Наступила тишина, и я, должно быть, начал уже засыпать: голова отяжелела и темнота сгустилась… светился лишь крохотный огонек — тлеющий фитиль задутой свечи. И вдруг папа, вскочив с постели, бросился через всю комнату к окну. Я вздрогнул и открыл глаза.

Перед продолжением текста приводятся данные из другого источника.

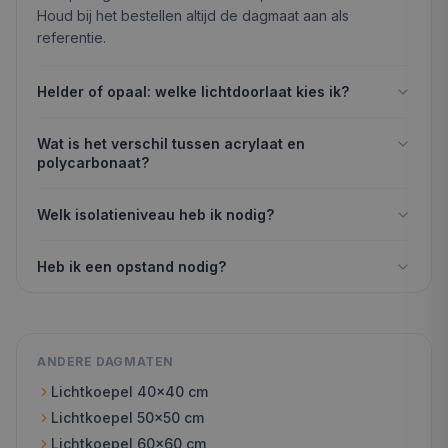
Houd bij het bestellen altijd de dagmaat aan als
referentie.
Helder of opaal: welke lichtdoorlaat kies ik?
Wat is het verschil tussen acrylaat en
polycarbonaat?
Welk isolatieniveau heb ik nodig?
Heb ik een opstand nodig?
ANDERE DAGMATEN
Lichtkoepel
40x40
cm
Lichtkoepel
50x50
cm
Lichtkoepel
60x60
cm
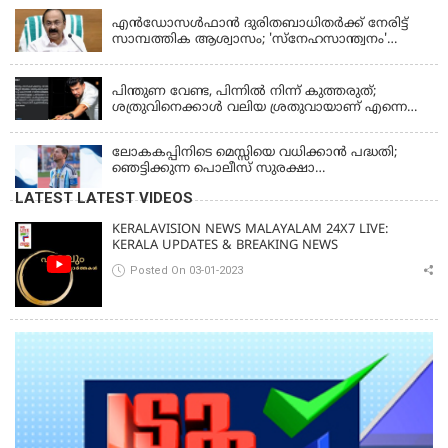
എന്‍ഡോസള്‍ഫാന്‍ ദുരിതബാധിതർക്ക് നേരിട്ട്
സാമ്പത്തിക ആശ്വാസം; 'സ്‌നേഹസാന്ത്വനം'
പദ്ധതി പ്രവർത്തനങ്ങൾക്ക് 14.40 കോടിയുടെ
KERALA
ഭരണാനുമതി
പിന്തുണ വേണ്ട, പിന്നില്‍ നിന്ന് കുത്തരുത്;
ശത്രുവിനെക്കാള്‍ വലിയ ശ്രതുവായാണ് എന്നെ
കണ്ടത്; എം വി ജയരാജനെതിരെ അര്‍ജുന്‍
ആയങ്കി
ലോകകപ്പിനിടെ മെസ്സിയെ വധിക്കാൻ പദ്ധതി;
ഞെട്ടിക്കുന്ന പൊലീസ് സുരക്ഷാ
രേഖകള്‍;ആറായിരത്തിലധികം ഭീഷണി
LATEST LATEST VIDEOS
സന്ദേശങ്ങൾ ലഭിച്ചെന്ന് ഫ്രഞ്ച് റഫറി
KERALAVISION NEWS MALAYALAM 24X7 LIVE:
KERALA UPDATES & BREAKING NEWS
Posted On 03-01-2023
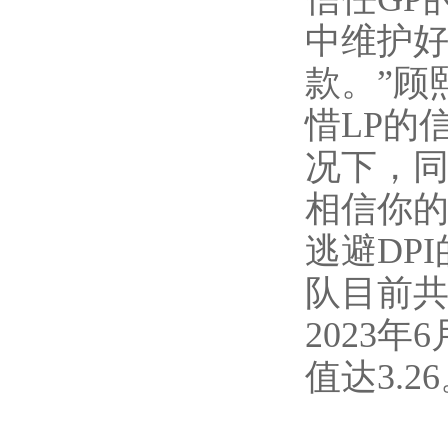
中维护
款。”顾
惜LP的
况下，同
相信你的
逃避DP
队目前共
2023
值达3.2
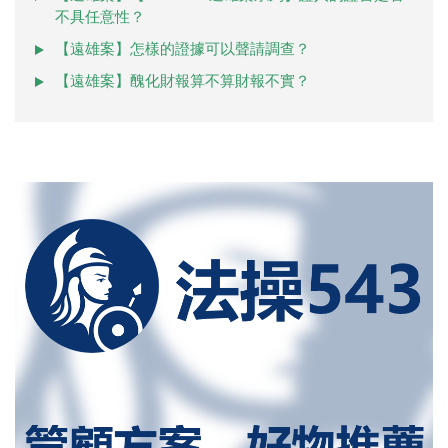
不具任意性？
【遠雄案】怎樣的證據可以聲請調查？
【遠雄案】醜化財報算不算財報不實？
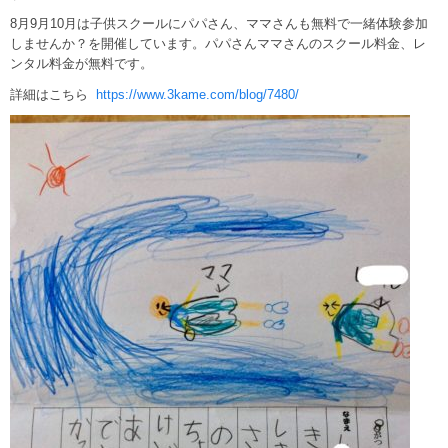
8月9月10月は子供スクールにパパさん、ママさんも無料で一緒体験参加
しませんか？を開催しています。パパさんママさんのスクール料金、レ
ンタル料金が無料です。
詳細はこちら
https://www.3kame.com/blog/7480/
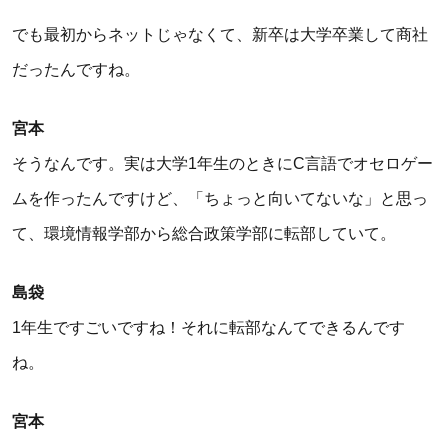
でも最初からネットじゃなくて、新卒は大学卒業して商社
だったんですね。
宮本
そうなんです。実は大学1年生のときにC言語でオセロゲー
ムを作ったんですけど、「ちょっと向いてないな」と思っ
て、環境情報学部から総合政策学部に転部していて。
島袋
1年生ですごいですね！それに転部なんてできるんです
ね。
宮本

— Лежи спокойно, малыш, ничего особенного, — сказала мама. Но голос у нее был такой, что я понял: случилось как раз что-то особенное.
— Папа! — крикнул я.
— Тише, — отозвался он, — тише, говорю тебе. Папа влез на стул и выглянул в чердачное окошко.
Странные световые полосы скользили в квадрате окна, сливаясь в светящийся нимб над папиной головой. Я лежал на кровати и, напряженно вытянувшись, слушал. И наконец понял, что происходит. Я узнал гул приближающихся самолетов. И, вслушиваясь в эти знакомые звуки, постепенно успокоился. Внизу, на дороге, все стихло. Стоя на стуле перед окном, папа рассуждал вслух:
— Вот уж не думал, что они сюда доберутся. А ведь расстояние приличное, вдоль всей французской границы пришлось, наверное, пролететь. — И после небольшой паузы добавил: — В жизни не видел столько прожекторов.
Я хотел перелезть через кровать, чтобы поглядеть на прожекторы, но мама удержала меня за руку.
— Лежи, Валдо, останься со мной.
Она попросила так ласково, с такой нежной настойчивостью, что я не мог ослушаться и остался с нею, правда немного огорченный, но без всякого сопротивления: я понял: мама тоже боится, потому и цепляется за меня. В первую ночь нашего бегства, то есть вчера, когда рядом загрохотали зенитки, она придвинулась ко мне поближе и сказала:
— Хорошо хоть мы сейчас все вместе. Вот и теперь мы тоже все вместе.
Впрочем, ничего особенного и в самом деле не произошло. Папа оказался прав: гул самолетов не только не усиливался, а, напротив, стал удаляться. Но теперь мы услышали грохот проезжавших мимо орудий — словно тяжелые мельничные жернова, они прогромыхали по улице. А потом и этот шум затих, как-то сразу оборвался.